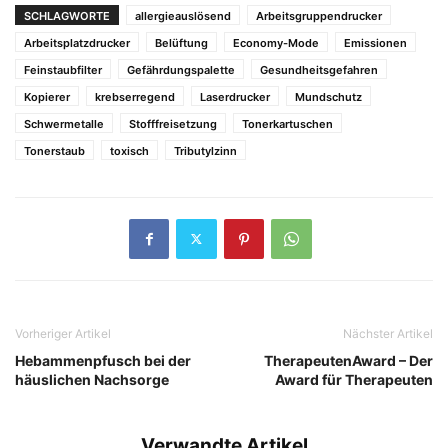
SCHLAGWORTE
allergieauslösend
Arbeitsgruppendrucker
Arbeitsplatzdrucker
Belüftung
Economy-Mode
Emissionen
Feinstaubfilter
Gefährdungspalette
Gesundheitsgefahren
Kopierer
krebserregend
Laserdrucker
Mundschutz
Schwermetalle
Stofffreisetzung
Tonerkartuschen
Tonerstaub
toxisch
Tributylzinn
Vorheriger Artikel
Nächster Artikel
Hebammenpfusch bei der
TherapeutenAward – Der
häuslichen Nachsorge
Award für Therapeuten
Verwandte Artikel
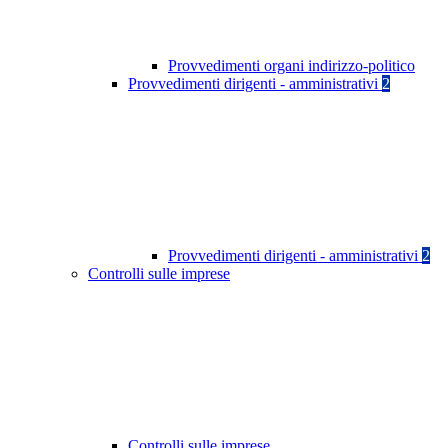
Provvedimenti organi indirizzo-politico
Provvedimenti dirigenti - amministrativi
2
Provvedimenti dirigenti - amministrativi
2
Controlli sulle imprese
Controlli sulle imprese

....................

Work instructions:
Word for word, return the material above, but drop the pictures.

Solution to this exercise:
SCHLAGWORTE
allergieauslösend
Arbeitsgruppendrucker
Arbeitsplatzdrucker
Belüftung
Economy-Mode
Emissionen
Feinstaubfilter
Gefährdungspalette
Gesundheitsgefahren
Kopierer
krebserregend
Laserdrucker
Mundschutz
Schwermetalle
Stofffreisetzung
Tonerkartuschen
Tonerstaub
toxisch
Tributylzinn
Vorheriger Artikel
Nächster Artikel
Hebammenpfusch bei der
TherapeutenAward – Der
häuslichen Nachsorge
Award für Therapeuten
Verwandte Artikel
Provvedimenti organi indirizzo-politico
Provvedimenti dirigenti - amministrativi
2
Provvedimenti dirigenti - amministrativi
2
Controlli sulle imprese
Controlli sulle imprese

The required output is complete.